# Thread: Transpose This Equation To Solve For i

1. ## Transpose This Equation To Solve For i

Can anyone transpose this equation to solve for i as a function of A, P, n ie, i = .....

A = P(((1 + i)n - 1)/( (1 - I) + (1 + i)n))

Sorry for the typo! Added = sign after A

2. ## Re: Transpose This Equation To Solve For i

Originally Posted by SGS
Can anyone transpose this equation to solve for i as a function of A, P, n ie, i = .....
A - P(((1 + i)n - 1)/( (1 - I) + (1 + i)n))
There is no = sign posted. So no equation to solve.

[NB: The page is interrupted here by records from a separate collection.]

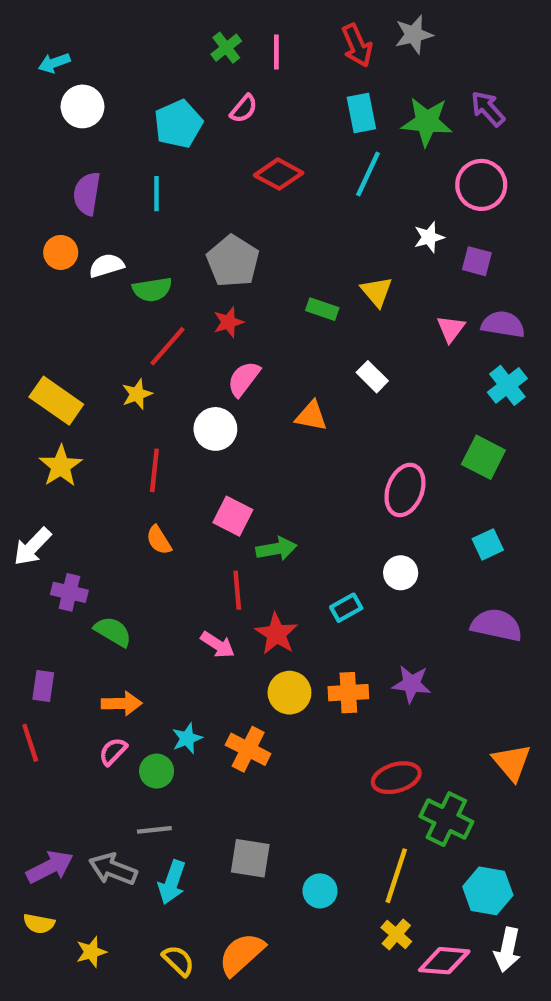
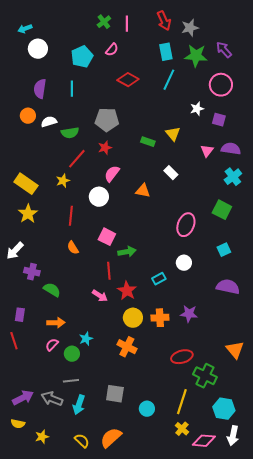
gray star: (414, 35) -> (190, 28), moved
gray pentagon: (233, 261) -> (107, 120), turned -30
orange cross: (248, 749) -> (127, 347), moved

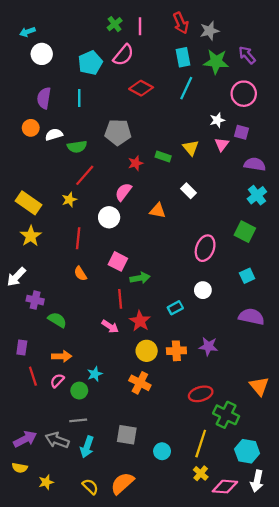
pink semicircle: (112, 50) -> (123, 55), size x1.5
red star: (105, 148) -> (136, 163), moved
pink triangle: (207, 151) -> (222, 144), moved
red line: (14, 341) -> (33, 376), moved

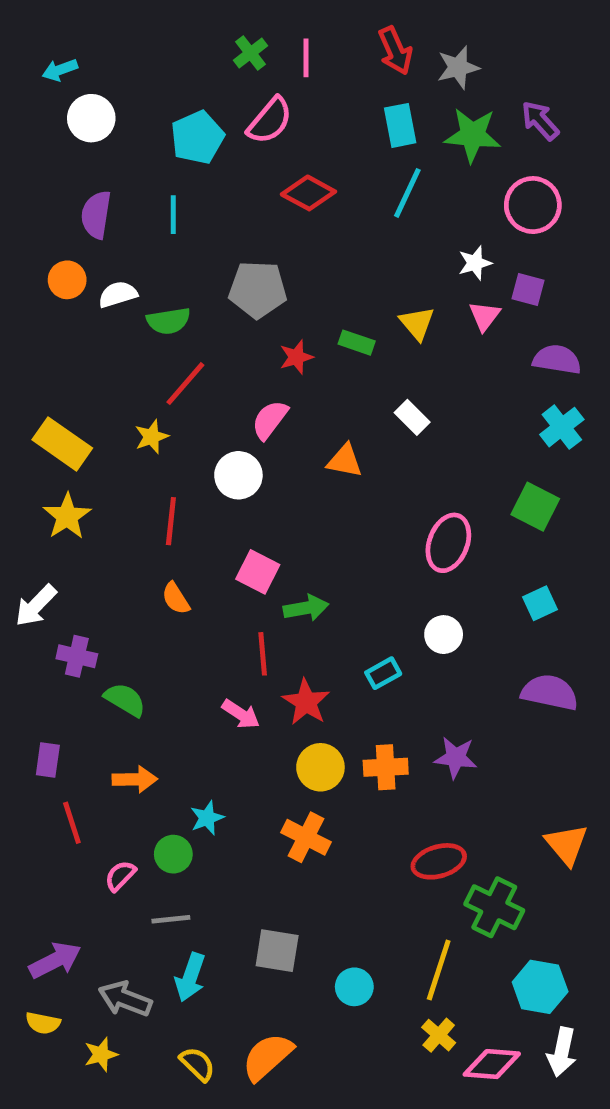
pink semicircle: (57, 381) -> (120, 876), moved
gray arrow: (57, 440) -> (125, 999), moved

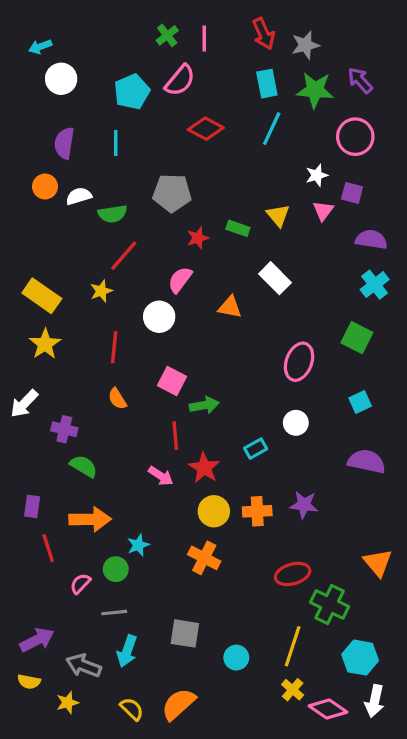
white rectangle: (412, 417) -> (275, 278), size x1.4
purple cross: (77, 656) -> (64, 429), moved
orange arrow: (135, 779) -> (90, 519), size x1.4
pink diamond: (492, 1064) -> (328, 709), turned 30

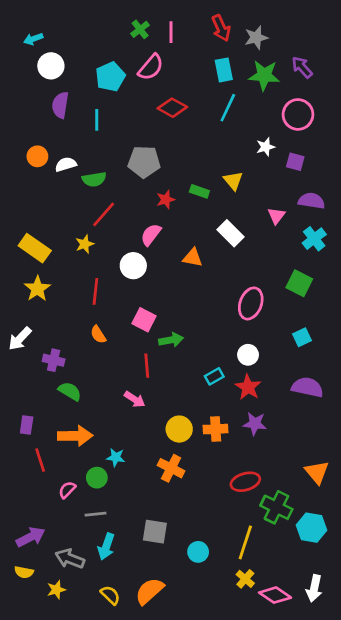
purple semicircle: (64, 143) -> (60, 105), moved
pink triangle: (323, 211) -> (276, 216), moved
red star: (204, 468) -> (248, 387), moved
cyan star: (138, 545) -> (116, 457), turned 30
cyan hexagon: (360, 658) -> (311, 528), moved

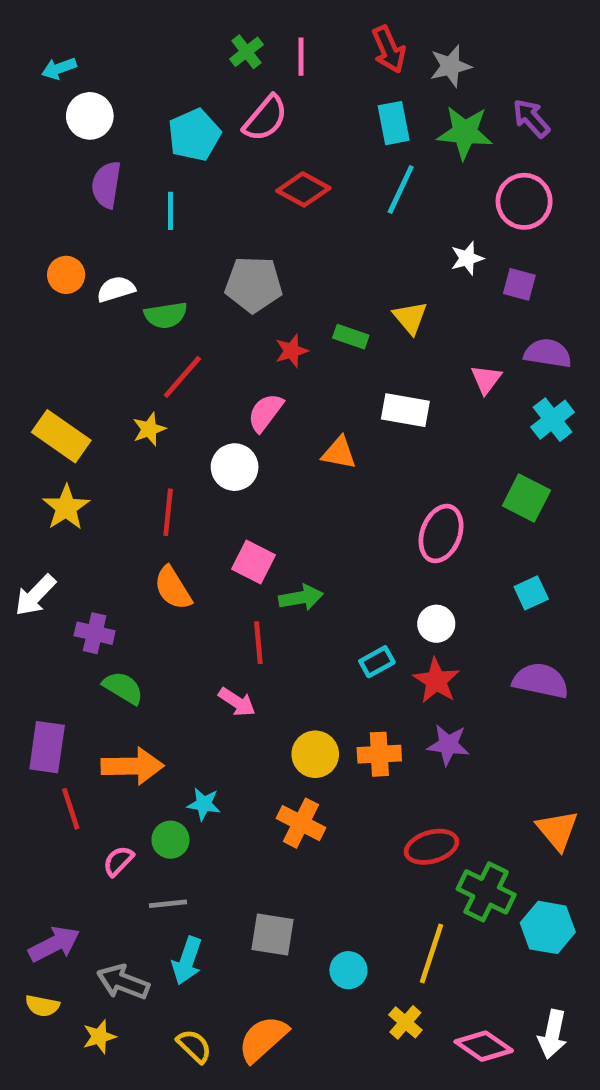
white rectangle: (230, 233) -> (405, 410), turned -35
orange semicircle: (98, 335) -> (173, 588), size x1.4
purple rectangle: (27, 425) -> (47, 747), size x1.5
yellow cross: (245, 579) -> (405, 1022), moved

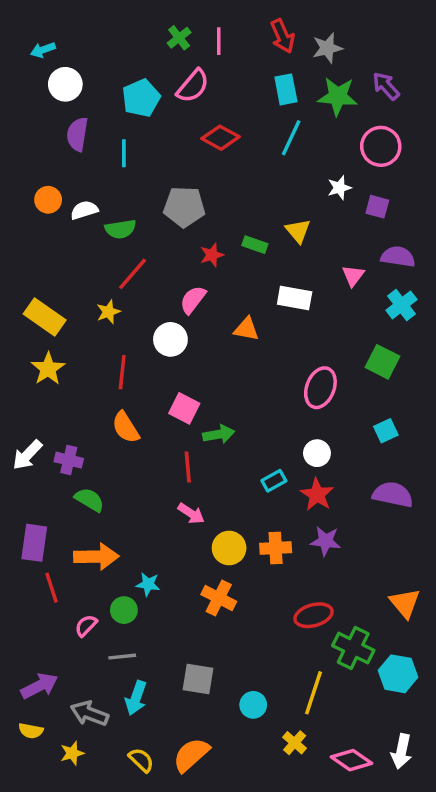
white arrow: (35, 595) -> (27, 455), moved
pink arrow: (237, 702) -> (191, 514), moved

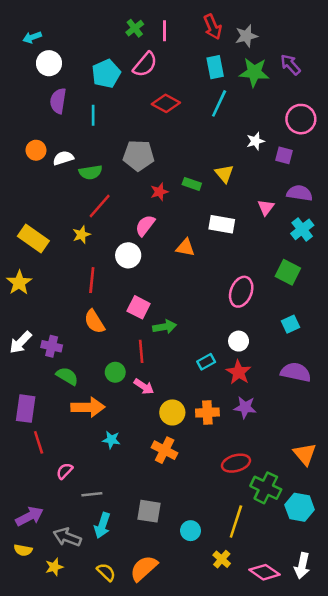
pink circle: (381, 146) -> (301, 119), moved
yellow star: (48, 369) -> (19, 283), moved
orange arrow: (96, 557) -> (88, 407), moved
green circle: (124, 610) -> (115, 372), moved

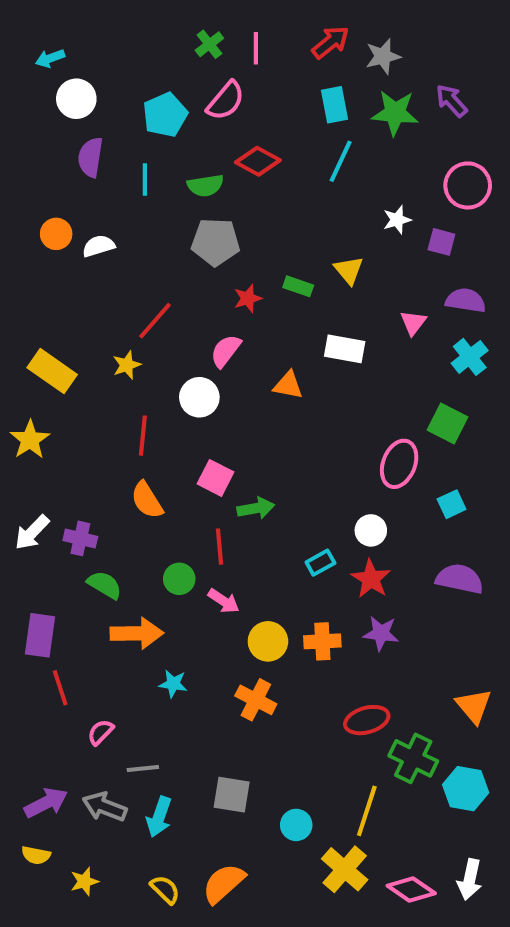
red arrow: (213, 27) -> (330, 42), turned -105
green semicircle: (91, 172) -> (205, 185), moved
pink ellipse: (241, 292) -> (399, 464), moved
gray arrow: (67, 537) -> (105, 807), moved
yellow cross: (222, 559) -> (345, 869), size x1.6

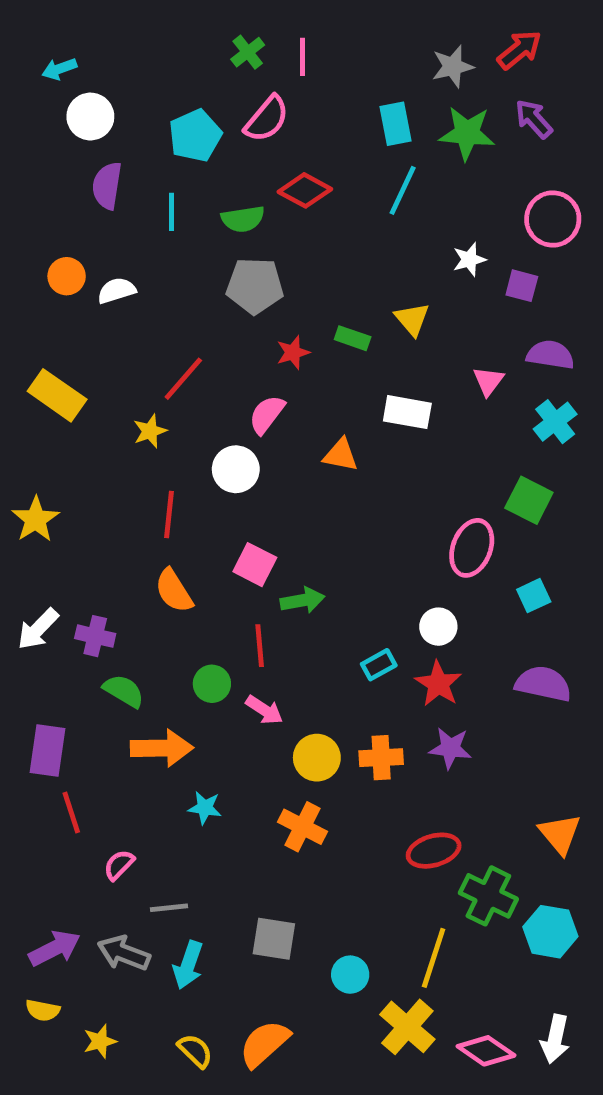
red arrow: (330, 42) -> (519, 50), moved
yellow rectangle: (52, 371) -> (57, 395), moved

3. ## Re: Transpose This Equation To Solve For i

Now that you have the equal sign, your equation is
$A = P\frac{(1 + i)^n - 1}{(1 - i) + (1 + i)^n}$

The first, obvious step is to divide both sides by P:
$\frac{(1+ i)^n- 1}{(1- i)+ (1+ i)^n}= \frac{A}{P}$

Now multiply both sides by that denominator, $(1- i)+ (1+ i)^n$:
$(1+ i)^n- 1= \frac{A}{P}((1- i)+ (1+ i)^n)$.

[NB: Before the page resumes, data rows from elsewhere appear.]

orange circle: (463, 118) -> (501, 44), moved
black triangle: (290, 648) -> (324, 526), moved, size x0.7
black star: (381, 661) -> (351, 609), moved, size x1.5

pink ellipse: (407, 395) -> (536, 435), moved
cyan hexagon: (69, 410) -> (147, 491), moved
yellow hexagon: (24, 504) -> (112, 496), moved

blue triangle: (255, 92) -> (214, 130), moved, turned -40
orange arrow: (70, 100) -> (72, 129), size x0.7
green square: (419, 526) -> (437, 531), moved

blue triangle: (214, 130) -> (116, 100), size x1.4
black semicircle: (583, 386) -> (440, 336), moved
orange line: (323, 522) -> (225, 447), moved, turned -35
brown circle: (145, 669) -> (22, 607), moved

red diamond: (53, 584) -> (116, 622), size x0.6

Now, rather than expand that "1+ i" to the nth power, I would let x= 1+ i. Then i= x- 1 so 1- i= 1- x+ 1= 2- x so that can be written as $x^n- 1= \frac{A}{P}(x^n+ 2- x)$ and then
$\left(\frac{A}{P}- 1\right)x^n - x+ 3= 0$.

That is an nth degree polynomial equation for x. Unfortunately, there is no general method for solving nth degree polynomial equations.